Monoco, a 17th-century Nashaway sachem known to New England Puritans as One-eyed John, led indigenous forces during King Philip's War, a broader native-settler conflict that erupted after decades of peaceful coexistence gave way to mounting tensions. The Nashaway, under Monoco's leadership and alongside Sagamore Sam, attacked the English settlement at Lancaster, Massachusetts, in August 1675 and again in February 1676, demonstrating the widespread nature of indigenous resistance across the region. During the February raid, Monoco kidnapped Mary Rowlandson and her children, an action that would have lasting historical significance through Rowlandson's subsequent published account.

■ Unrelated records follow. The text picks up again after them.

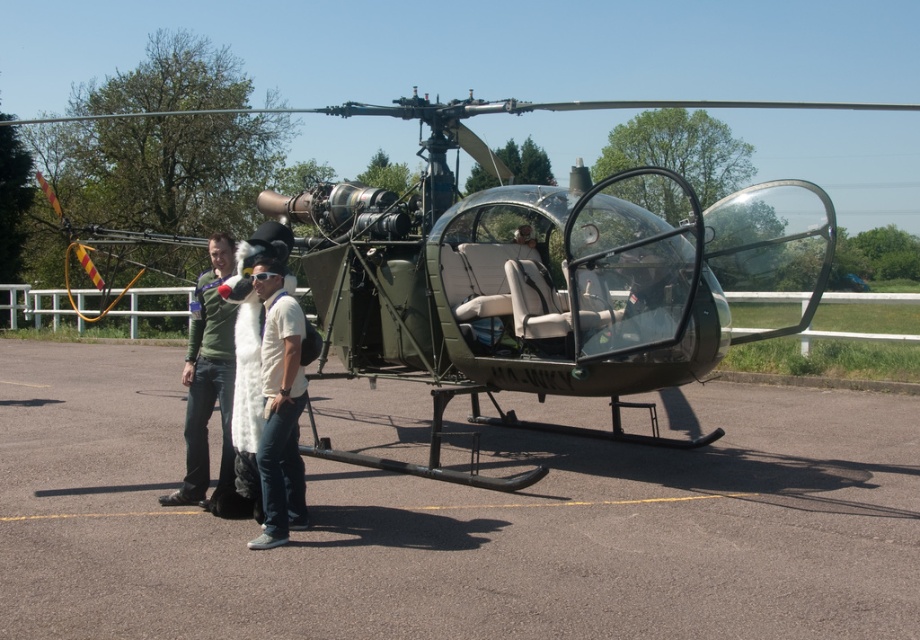 You are standing at the point labeled as point (269, 380) in the image. What object are you currently standing on?

You are standing on the white fur coat at center.

You are a photographer positioned behind the helicopter and want to capture both the gray asphalt tarmac at center and the white fur coat at center in your shot. Which object will appear larger in the photo?

The gray asphalt tarmac at center will appear larger in the photo because it is closer to the viewer than the white fur coat at center.

You are a photographer trying to capture the green matte helicopter at center and the white fur coat at center in the same frame. Based on their positions, which object should you adjust your camera to focus on first to ensure both are in the shot?

Since the green matte helicopter at center is to the right of the white fur coat at center, you should focus on the white fur coat at center first to ensure both are included in the frame. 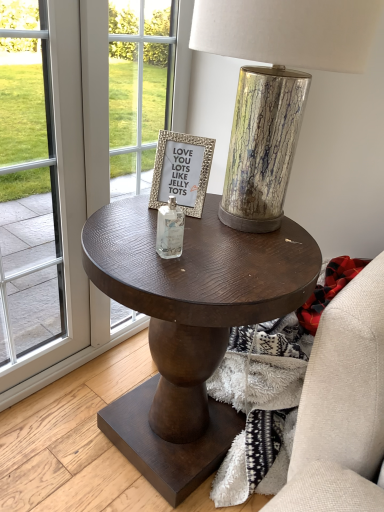 Identify the location of free location in front of gold textured frame at center. (158, 243). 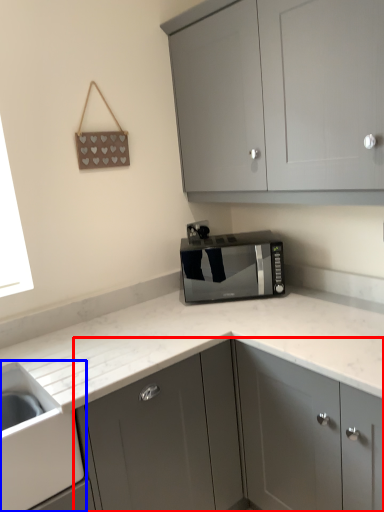 Question: Which object appears farthest to the camera in this image, cabinetry (highlighted by a red box) or sink (highlighted by a blue box)?

Choices:
 (A) cabinetry
 (B) sink

Answer: (A) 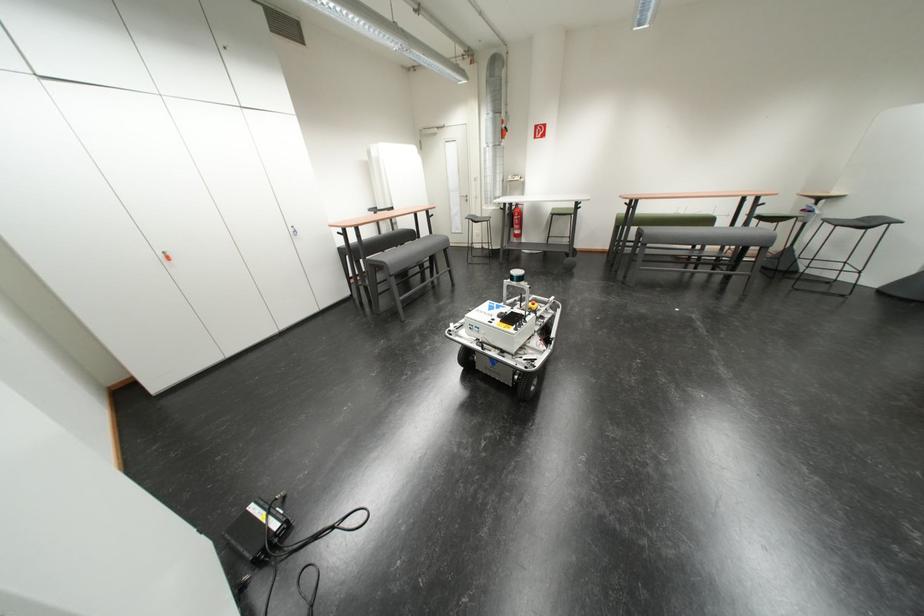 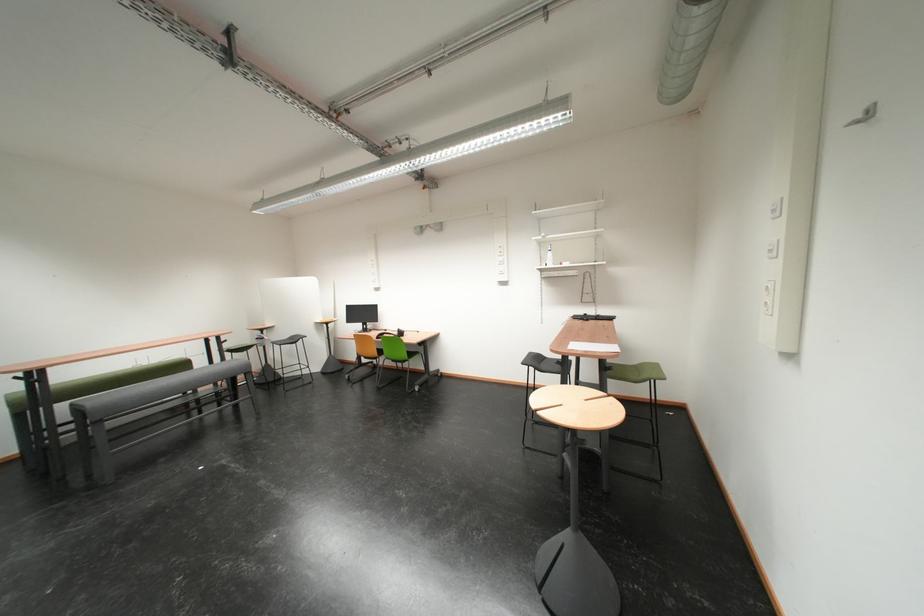 Question: Based on the continuous images, in which direction is the camera rotating? Reply with the corresponding letter.

Choices:
 (A) Left
 (B) Right
 (C) Up
 (D) Down

Answer: (B)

On March 13, 1676, Monoco led a raid on Groton, Massachusetts, where he seized control of a garrison house in the town center. He then engaged in negotiations with Captain James Parker, during which he made explicit threats against neighboring colonial settlements including Chelmsford, Concord, Watertown, Cambridge, Charlestown, Roxbury, and Boston. According to the article, Monoco declared his intentions with the phrase "What me will - me do," after which he burned Groton to the ground, forcing its inhabitants to evacuate to Concord.
The raid and its aftermath demonstrated the vulnerability of colonial settlements to coordinated indigenous attacks during King Philip's War. Monoco's actions, including the destruction of Groton and his threats against multiple settlements, reflected the intensity of the conflict between native peoples and English colonists. Monoco himself died in 1676, marking the end of his role in this significant period of colonial-indigenous warfare.
European colonization of North America accelerated after 1600, with England, France, Spain, and the Netherlands establishing competing settlements along the Atlantic coast, the St. Lawrence River, the Gulf of Mexico, and the Mississippi Valley. The first permanent English settlement at Jamestown, Virginia (1607) struggled with starvation and conflict; the Plymouth colony (1620) and the Massachusetts Bay Colony (1630) followed. By the mid-1700s, thirteen English colonies stretched along the Atlantic seaboard, governed through a mix of royal charters, proprietary grants, and elected assemblies. The colonial economy depended on tobacco in Virginia and Maryland, rice and indigo in the Carolinas, and maritime trade in New England — all increasingly reliant on enslaved African labor after 1619. Conflict with Indigenous peoples over land was continuous, punctuated by major wars including King Philip's War (1675–1676) in New England and the Yamasee War (1715–1717) in the South. The French and Indian War (1754–1763), part of the global Seven Years' War, ended French power in North America and left Britain deeply in debt — triggering the taxation disputes that would lead to revolution.